In [None]:
import numpy as np
import pandas as pd
import scipy
import matplotlib.pyplot as plt
import seaborn as sns

In [None]:
# Binomial Distribution

n = 10
p = 0.1
size = 1000

binomial_dist = np.random.binomial(n,p,size)

plt.hist(binomial_dist,density=True)
plt.show()

In [None]:
# Uniform Distribution

num_samples = 1000
sample_size = 300
distribution_range = (0,1)

samples = np.random.uniform(distribution_range[0],distribution_range[1],(num_samples,sample_size))
sample_means = np.mean(samples,axis=1)

plt.hist(sample_means,bins=30,density=True,edgecolor='black')
plt.title("Histogram of Sample Means")
plt.xlabel("Sample Mean")
plt.ylabel("Density")
plt.show()

In [None]:
# Exponential Distribution

num_samples = 1000
sample_size = 50
lambda_param = 2

samples = np.random.exponential(scale=1/lambda_param,size=(num_samples,sample_size))
sample_means = np.mean(samples,axis=1)

plt.hist(sample_means,bins=30,density=True,edgecolor='black')
plt.title("Histogram of Sample Means")
plt.xlabel("Sample Mean")
plt.ylabel("Density")
plt.show()

In [None]:
# Gamma Distribution

num_samples = 1000
sample_size = 50

poisson_lambda = 5

gamma_shape = 2
gamma_scale = 1

binomial_n = 10
binomial_p = 0.5

poisson_samples = np.random.poisson(lam=poisson_lambda,size=(num_samples,sample_size))
gamma_samples = np.random.gamma(shape=gamma_shape,scale=gamma_scale,size=(num_samples,sample_size))
binomial_samples = np.random.binomial(n=binomial_n,p=binomial_p,size=(num_samples,sample_size))

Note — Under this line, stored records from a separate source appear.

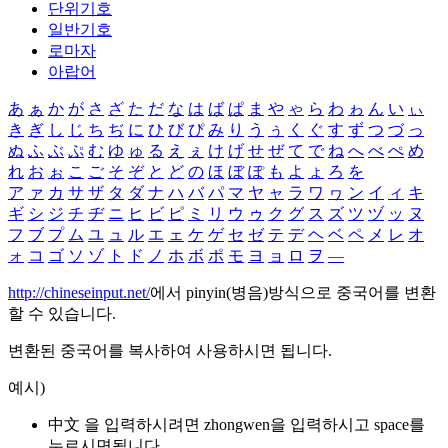
단위기호
일반기호
로마자
아랍어
あ
ぁ
か
が
さ
ざ
た
だ
な
は
ば
ぱ
ま
や
ゃ
ら
わ
ゎ
ん
い
ぃ
き
ぎ
し
じ
ち
ぢ
に
ひ
び
ぴ
み
り
う
ぅ
く
ぐ
す
ず
つ
づ
っ
ぬ
ふ
ぶ
ぷ
む
ゆ
ゅ
る
え
ぇ
け
げ
せ
ぜ
て
で
ね
へ
べ
ぺ
め
れ
お
ぉ
こ
ご
そ
ぞ
と
ど
の
ほ
ぼ
ぽ
も
よ
ょ
ろ
を
ア
ァ
カ
サ
ザ
タ
ダ
ナ
ハ
バ
パ
マ
ヤ
ャ
ラ
ワ
ヮ
ン
イ
ィ
キ
ギ
シ
ジ
チ
ヂ
ニ
ヒ
ビ
ピ
ミ
リ
ウ
ゥ
ク
グ
ス
ズ
ツ
ヅ
ッ
ヌ
フ
ブ
プ
ム
ユ
ュ
ル
エ
ェ
ケ
ゲ
セ
ゼ
テ
デ
ヘ
ベ
ペ
メ
レ
オ
ォ
コ
ゴ
ソ
ゾ
ト
ド
ノ
ホ
ボ
ポ
モ
ヨ
ョ
ロ
ヲ
―
http://chineseinput.net/
에서 pinyin(병음)방식으로 중국어를 변환
할 수 있습니다.
변환된 중국어를 복사하여 사용하시면 됩니다.
예시)
中文 을 입력하시려면
zhongwen
을 입력하시고 space를
누르시면됩니다.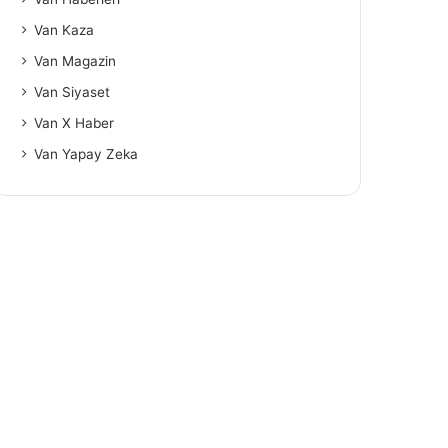
Van Kaza
Van Magazin
Van Siyaset
Van X Haber
Van Yapay Zeka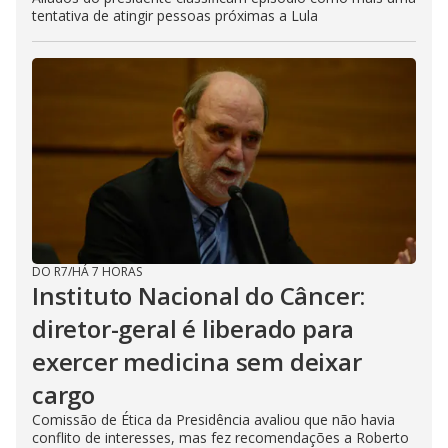
tentativa de atingir pessoas próximas a Lula
DO R7
/
HÁ 7 HORAS
Instituto Nacional do Câncer:
diretor-geral é liberado para
exercer medicina sem deixar
cargo
Comissão de Ética da Presidência avaliou que não havia
conflito de interesses, mas fez recomendações a Roberto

poisson_means = np.mean(poisson_samples,axis=1)
gamma_means = np.mean(gamma_samples,axis=1)
binomial_means = np.mean(binomial_samples,axis=1)

fig,ax = plt.subplots(3,1,figsize=(8,12))

ax[0].hist(poisson_means,bins=30,density=True,edgecolor='black')
ax[0].set_title("Histogram of Sample Means (Poisson Distribution)")
ax[0].set_xlabel("Sample Mean")
ax[0].set_ylabel("Density")

ax[1].hist(gamma_means,bins=30,density=True,edgecolor='black')
ax[1].set_title("Histogram of Sample Means (Gamma Distribution)")
ax[1].set_xlabel("Sample Mean")
ax[1].set_ylabel("Density")

ax[2].hist(binomial_means,bins=30,density=True,edgecolor='black')
ax[2].set_title("Histogram of Sample Means (Binomial Distribution)")
ax[2].set_xlabel("Sample Mean")
ax[2].set_ylabel("Density")

fig.tight_layout()
plt.show()

In [None]:
# CLT On Gamma Distribution

num_samples = 1000
sample_size = 50

gamma_shape = 2
gamma_scale = 1

theoretical_mean = gamma_shape * gamma_scale
theoretical_variance = (gamma_shape * gamma_scale ** 2)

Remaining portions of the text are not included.